É interessante ouvir Ruy falar sobre este universo com o qual convive há tanto tempo. Aliás, quando ele começou a carreira, o termo mais usado em Portugal era “histórias aos quadradinhos”, que caiu em desuso e foi substituído pelo “bandas desenhadas” (ou “BDs”) de hoje em dia. Nesta entrevista, ele comenta sobre suas influências, sua carreira e, inclusive, se prefere “histórias aos quadradinhos” ou “bandas desenhadas”.

Por favor, conte um pouco sobre o sr. Onde o sr. nasceu e cresceu? Como (e quando) o sr. começou a ler bandas desenhadas? Quem eram os personagens (ou autores) que o atraíam?

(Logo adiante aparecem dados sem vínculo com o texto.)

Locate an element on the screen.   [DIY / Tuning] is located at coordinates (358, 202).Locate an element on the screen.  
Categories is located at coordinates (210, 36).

Nasci na Amadora em 1930, nessa altura uma Vila entre Lisboa e Sintra. Aos 5 anos de idade tive contacto com um jornal infantil, “O Mosquito”, e foi aí que apreciei as histórias ilustradas, os Quadrinhos.

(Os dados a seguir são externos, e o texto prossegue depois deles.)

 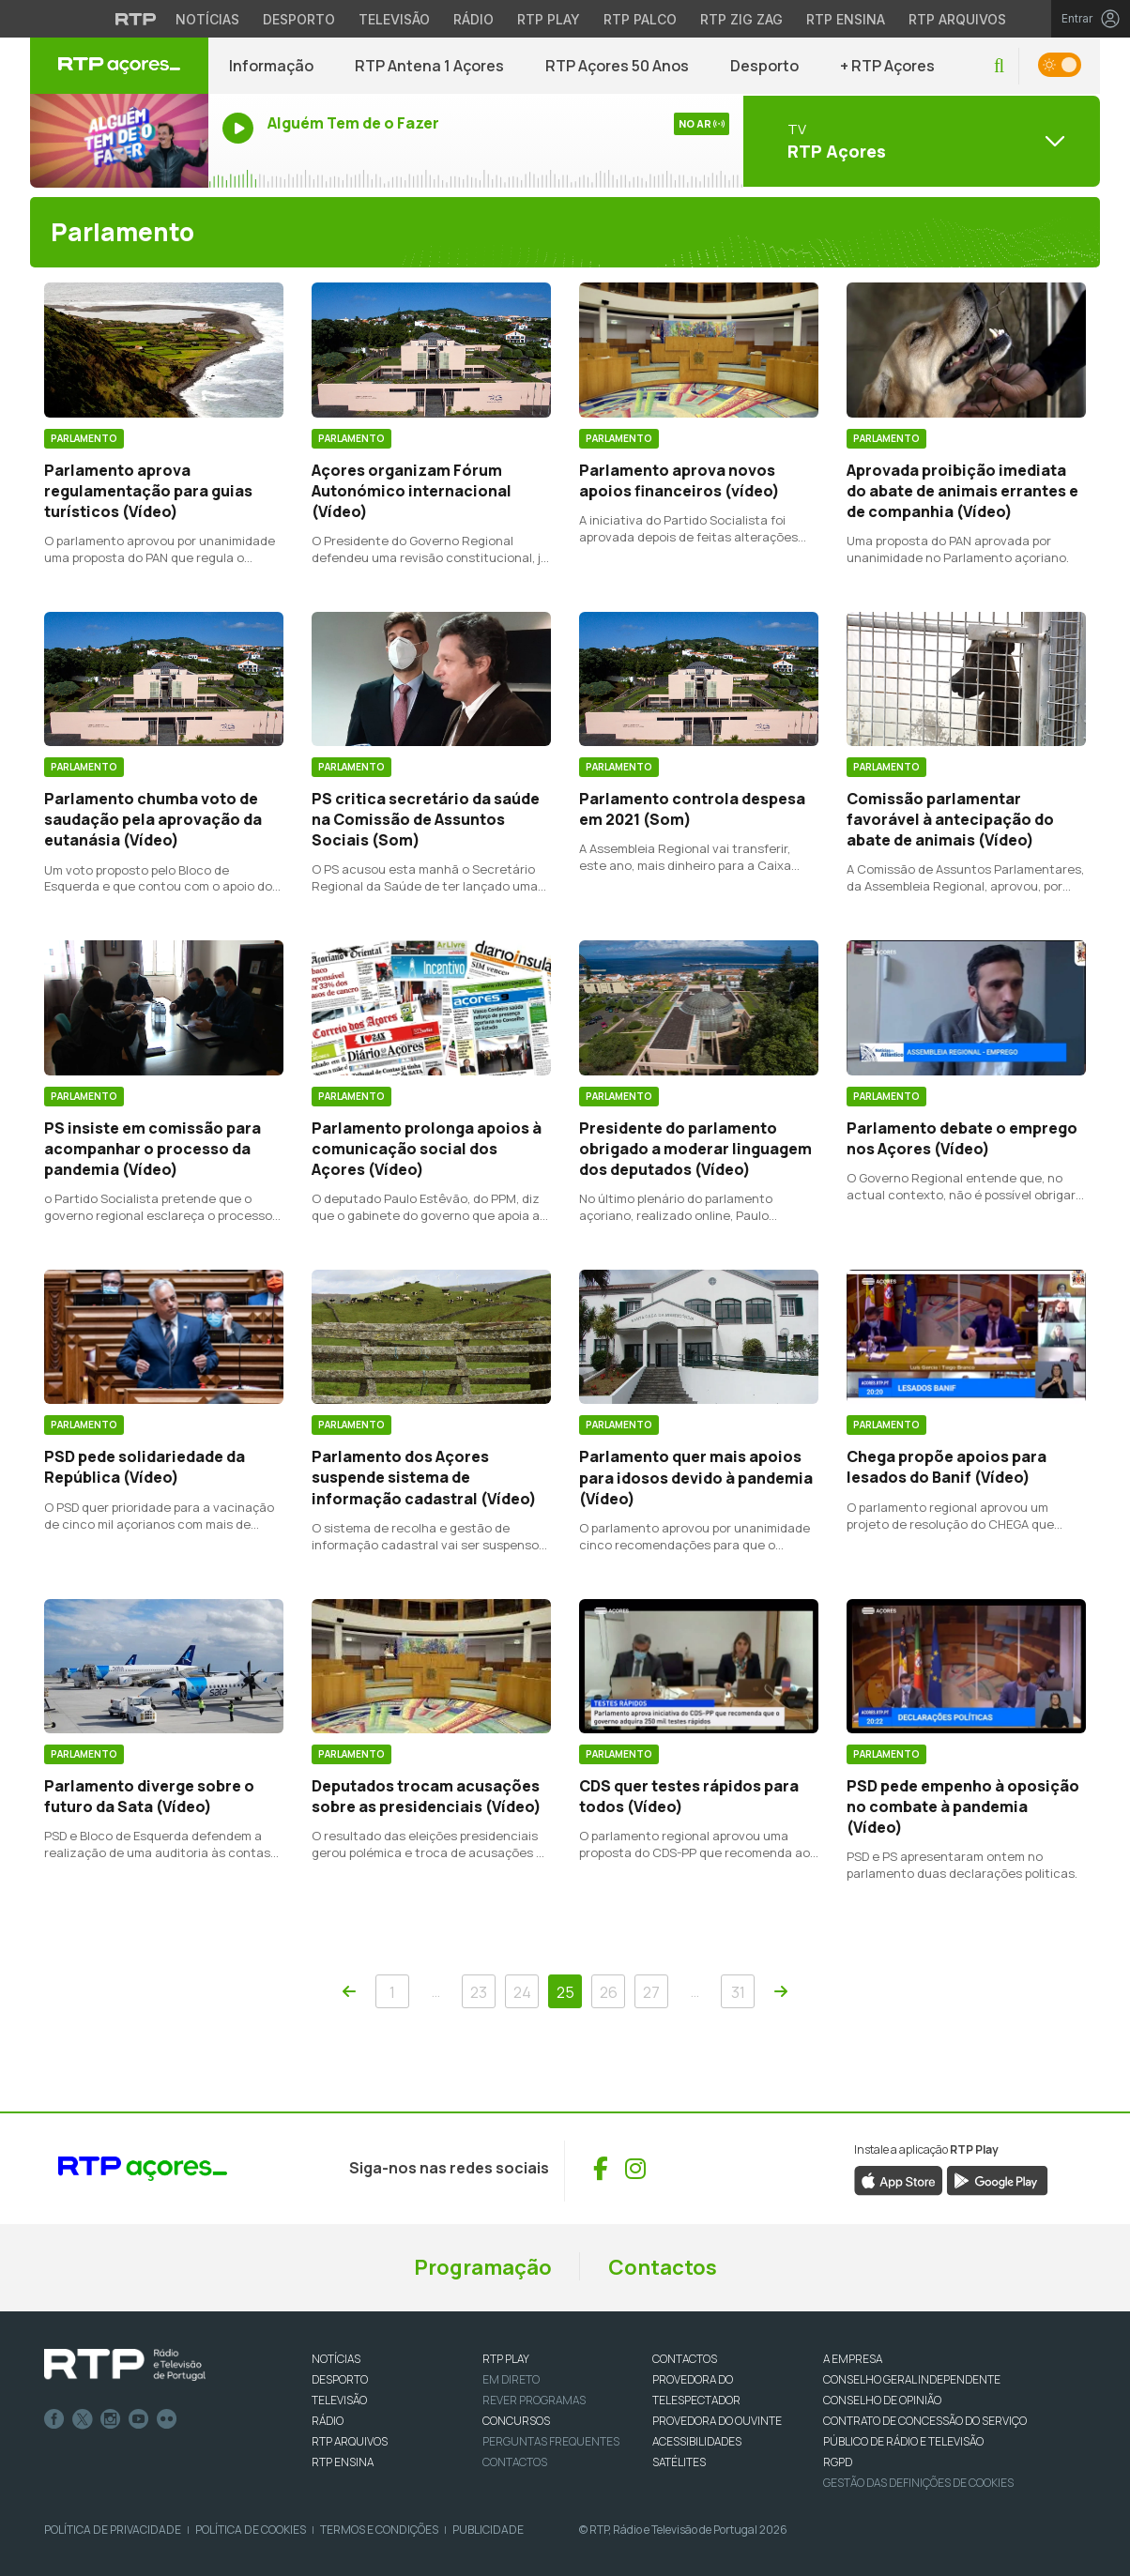 I want to click on RÁDIO, so click(x=328, y=2421).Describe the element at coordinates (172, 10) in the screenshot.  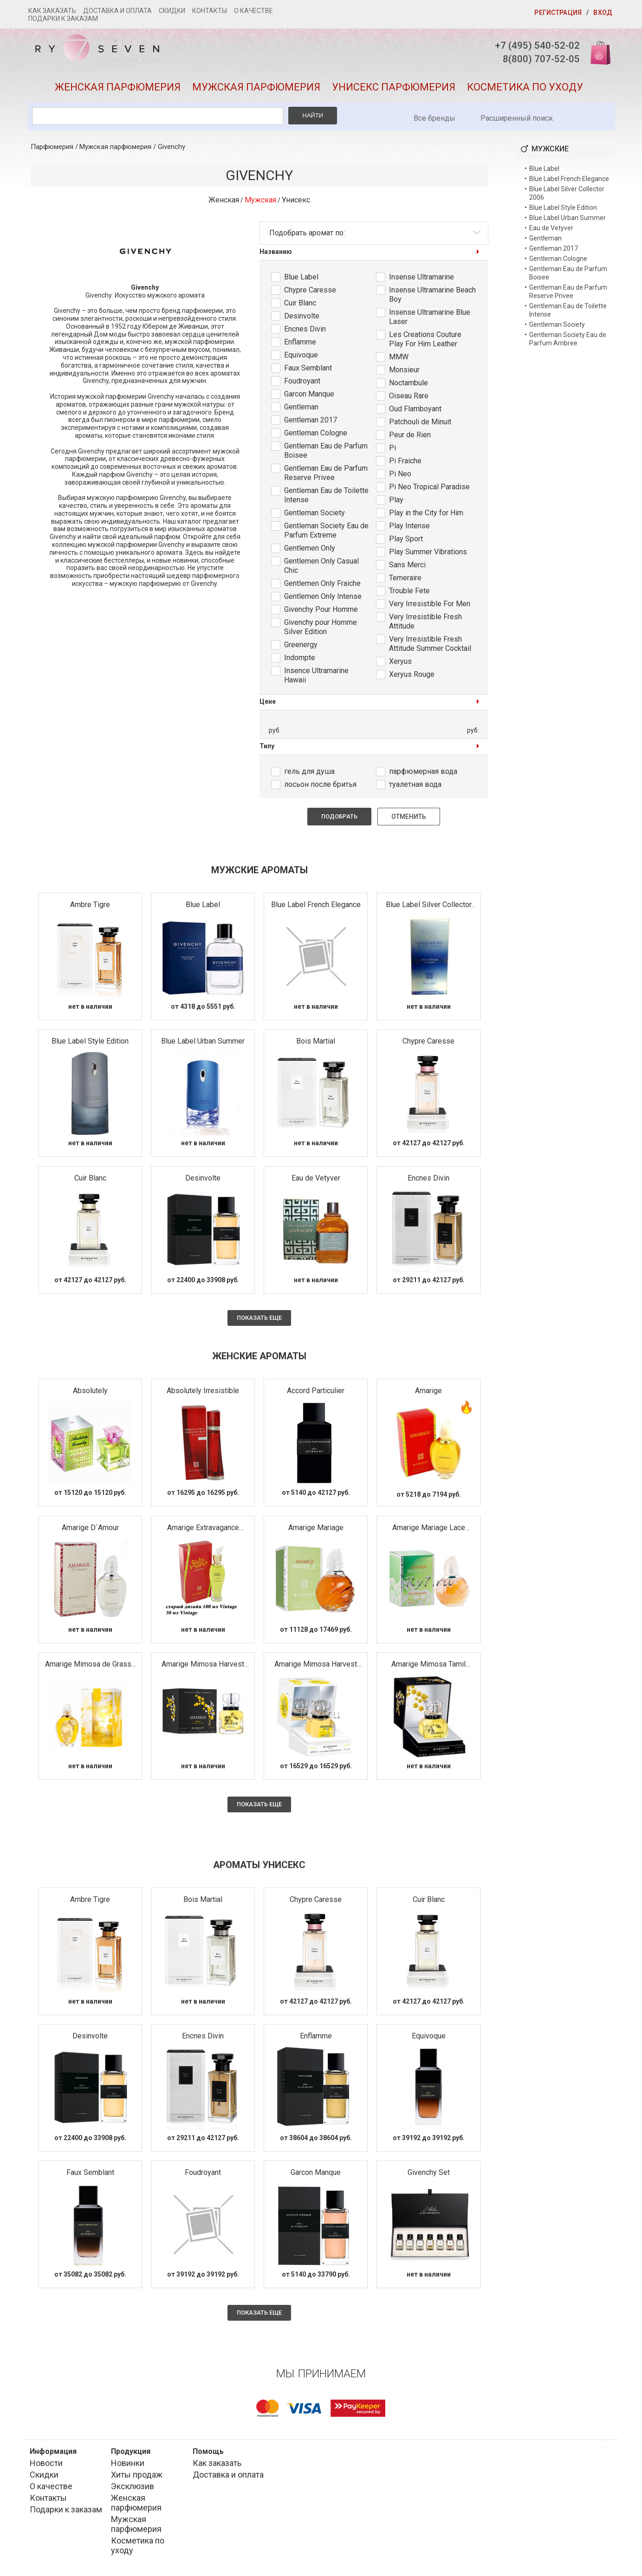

Esse jornal publicava colaboração de origem inglesa e espanhola e eram os heróis dessas séries que me deliciavam.

Com o correr do tempo, o jornal teve como colaborador principal o português Eduardo Teixeira Coelho, que se celebrizou, não só no nosso país como no resto da Europa e também publicou no Brasil.

O sr. tinha acesso a BDs estrangeiras? Se sim, quais se destacavam?

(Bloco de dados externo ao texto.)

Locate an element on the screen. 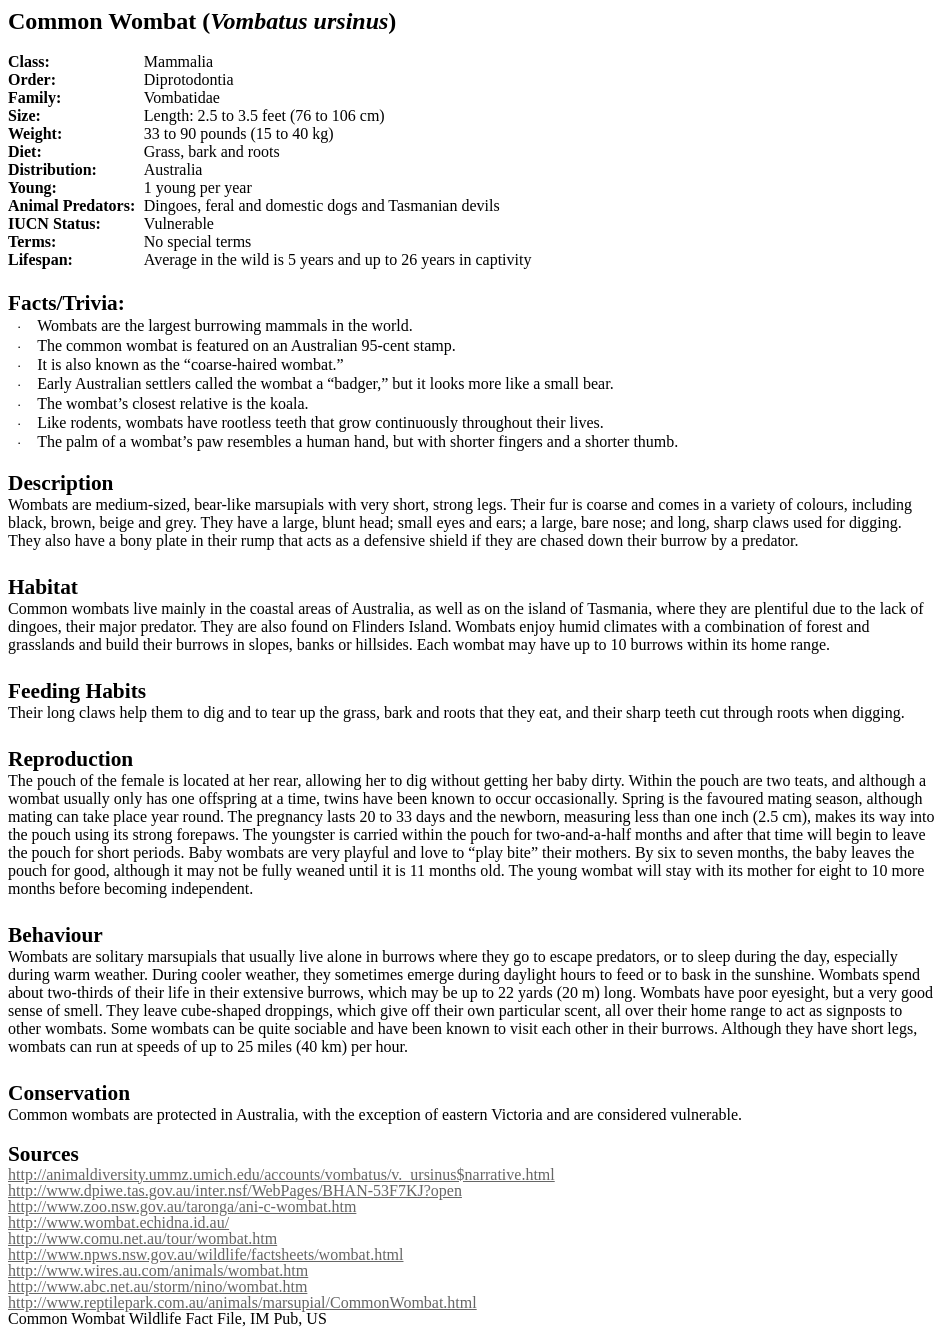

Por volta de 1940 tive contacto com os quadrinhos estrangeiros, os norte-americanos Hal Foster, Milton Caniff e Alex Raymond e os espanhóis Jesus Blasco e Emílio Freixas. O Milton Caniff sensibilizou-me pela maneira como usava a cor, e o Alex Raymond pelo movimento, tal como o Emílo Freixas.

Em que momento o sr. decidiu que queria trabalhar com bandas desenhadas? Foi difícil para o sr. conseguir emprego nesse mercado?

Logo que vi os primeiros Quadrinhos, em 1936, fiquei apaixonado por essa maneira de contar histórias, e comecei a “fazer” jornalinhos – hoje chamam-se “fanzines” – que imprimia em copiógrafo de gelatina e distribuía pela família, amigos e colegas da escola. Portanto, desde os meus cinco anos.

Nessa época, não se podia viver de fazer este tipo de trabalho, por isso formei-me em Artes gráficas, tendo passado três anos em habilitação a Belas Artes, e os quadrinhos eram executados à noite e fins de semana. Com 14 anos ingressei no jornal “O Papagaio” e fiquei colaborador residente até ao seu fecho, em 1953. Em 1947, entrei para os quadros de “O Mosquito” como responsável pela execução das cores em litografia manual.

Quais foram seus primeiros trabalhos? E em que momento o sr. se sentiu seguro nessa profissão? Dessa primeira fase, qual o trabalho do qual o sr. mais se orgulha?

O meu primeiro trabalho impresso foi nas páginas centrais de “O Papagaio” alusivo ao Natal de 1944. A primeira história em quadrinhos começou no número seguinte, chamei-lhe “Piratas do Ar”, uma aventura de aviação.

A altura em que comecei a sentir-me mais seguro nesta profissão foi pelos anos 1950 no jornal “Cavaleiro Andante”, onde publiquei muitas histórias, e destaco “O Bobo”, de Alexandre Herculano, a “Peregrinação”, de Fernão Mendes Pinto, e “Ubirajara”, de José de Alencar.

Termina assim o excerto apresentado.